**What the task requires:** Work out how many lines below contain "והוא". Provide only the figure.

**Entries shown:**
○ ○ ○ ○ ○

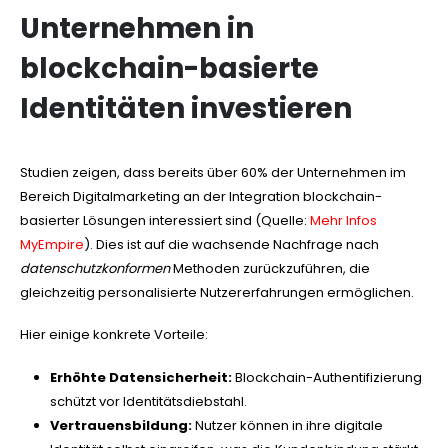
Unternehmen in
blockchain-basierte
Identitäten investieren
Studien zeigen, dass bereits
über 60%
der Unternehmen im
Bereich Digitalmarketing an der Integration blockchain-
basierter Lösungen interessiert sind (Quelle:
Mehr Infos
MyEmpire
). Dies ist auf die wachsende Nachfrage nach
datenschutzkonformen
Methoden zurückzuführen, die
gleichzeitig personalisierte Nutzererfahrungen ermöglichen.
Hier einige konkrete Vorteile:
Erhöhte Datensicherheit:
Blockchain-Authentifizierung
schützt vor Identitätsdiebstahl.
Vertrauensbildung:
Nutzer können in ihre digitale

○ ○ ○ ○ ○

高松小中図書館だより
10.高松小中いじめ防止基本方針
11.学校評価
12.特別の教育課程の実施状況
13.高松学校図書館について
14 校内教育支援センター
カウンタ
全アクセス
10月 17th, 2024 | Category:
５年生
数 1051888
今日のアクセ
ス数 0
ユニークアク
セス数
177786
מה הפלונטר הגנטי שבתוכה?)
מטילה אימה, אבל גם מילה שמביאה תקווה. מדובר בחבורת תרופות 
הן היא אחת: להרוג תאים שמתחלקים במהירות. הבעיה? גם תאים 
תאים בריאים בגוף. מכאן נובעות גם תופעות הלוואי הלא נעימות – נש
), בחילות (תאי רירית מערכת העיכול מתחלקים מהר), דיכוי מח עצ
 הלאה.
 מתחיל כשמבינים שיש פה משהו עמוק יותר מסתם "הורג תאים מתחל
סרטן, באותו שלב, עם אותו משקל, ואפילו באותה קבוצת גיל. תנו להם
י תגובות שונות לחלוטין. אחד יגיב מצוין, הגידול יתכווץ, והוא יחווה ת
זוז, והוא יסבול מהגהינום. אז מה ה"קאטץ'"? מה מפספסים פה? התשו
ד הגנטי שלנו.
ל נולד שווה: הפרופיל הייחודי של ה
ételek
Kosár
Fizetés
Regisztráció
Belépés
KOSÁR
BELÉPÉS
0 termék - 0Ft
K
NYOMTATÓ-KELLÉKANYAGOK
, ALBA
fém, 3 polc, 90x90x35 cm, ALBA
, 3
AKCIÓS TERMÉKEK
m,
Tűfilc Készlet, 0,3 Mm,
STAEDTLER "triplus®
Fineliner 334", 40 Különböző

○ ○ ○ ○ ○

**Output of the exercise:** 2